There were reports that Google had been on the tight rope with legal demands by Russian regulators amidst veiled threats of its employee’s criminal prosecutions if the company fails to comply with the directives of the government. It was also reported that the Russian Police had visited Google’s office in Moscow last week to enforce a local court order to block the app.
Even employees of Google seem to be disillusioned with the actions of the tech firm as they have reportedly lashed out at the company for caving in to Vladmir Putin’s power show. They had posted subtle shaded and internal messages with images criticizing the app’s removal.
Apple on its own, despite posting a “Commitment to Human Rights” statement on its website laced it with a worrying but: that the company will prefer to obey the government when there is a decision to chose between legal government and human rights.
Part of the statement reads:
“Where national law and international human rights standards differ, we follow the higher standard. Where they are in conflict, we respect national law while seeking to respect the principles of internationally recognized human rights.”
The removal of the app was widely condemned by opposition politicians, prominent among them was Leonid Volkov, a top strategist to jailed opposition leader Alexei Navalny, who opined on Facebook that the companies “bent to the Kremlin’s blackmail.”

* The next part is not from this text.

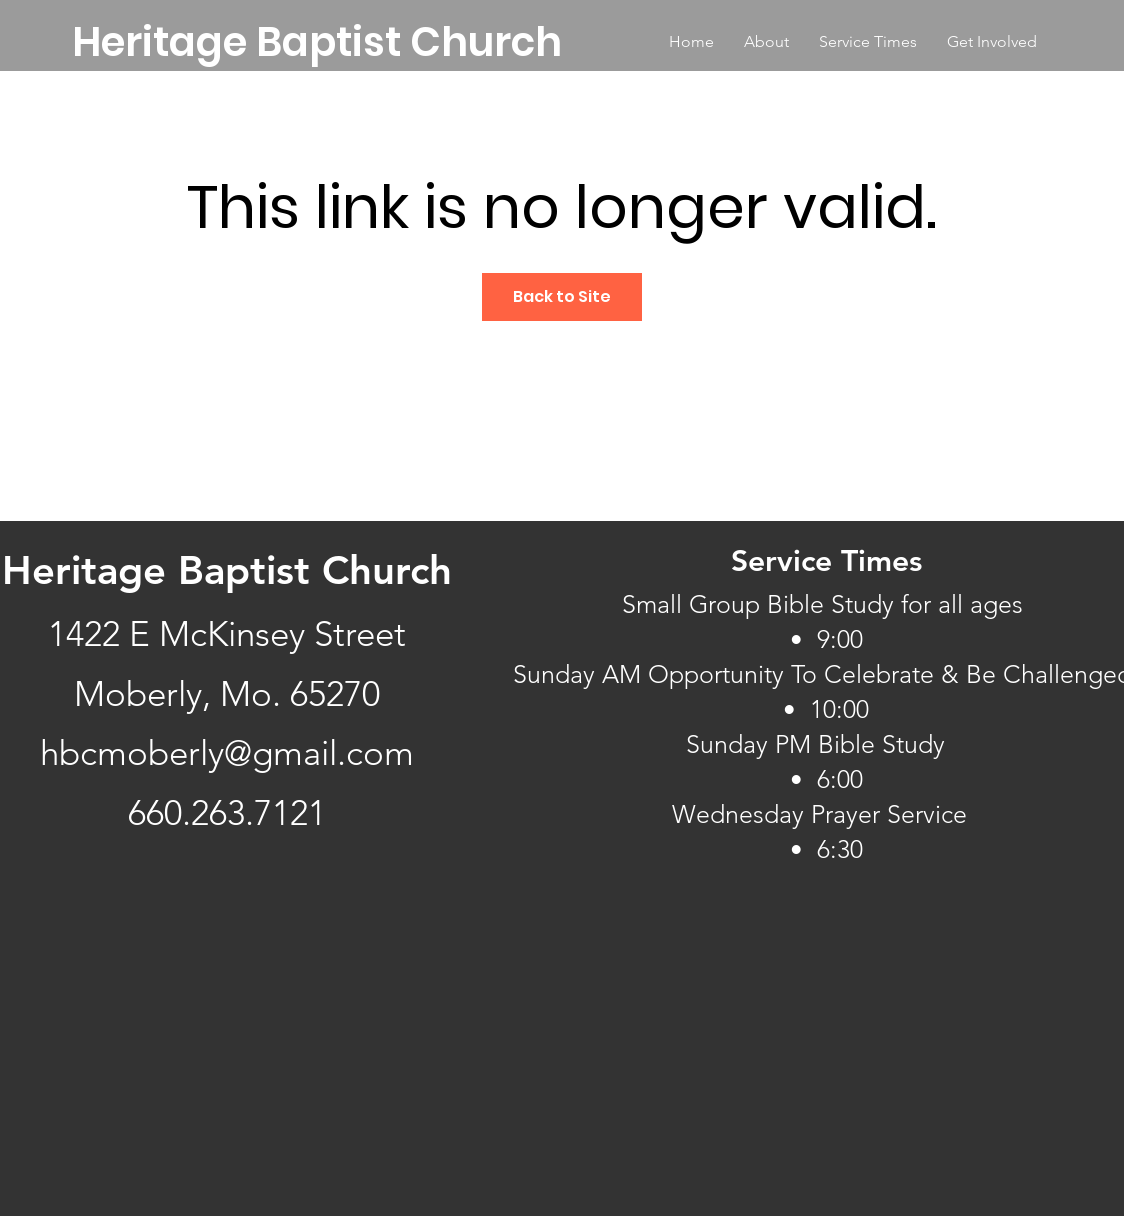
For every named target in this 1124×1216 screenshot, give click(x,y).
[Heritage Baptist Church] (317, 41)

Another of Navalny’s, ally Ivan Zhdanov on Twitter, while mocking the move declared that the opposition will consider suing the two companies. “Expectations: the government turns off the internet. Reality: the internet, in fear, turns itself off.”, he said.
There is a strong possibility that the incident may force the two companies to reconsider their operational commitments in Russia. It would be recalled that Google had in 2010 pulled its plug off mainland China when the Communist government began the censoring on search results and videos on YouTube. It won’t hence become a surprise if something similar happens.
Kurt Opsahl, General counsel for the digital rights group, Electronic Frontier Foundation furious with the decision of Apple and Google said of the new development:
“If you want to take a principled stand on human rights and freedom of expression, then there are some hard choices you have to make on when you should leave the market.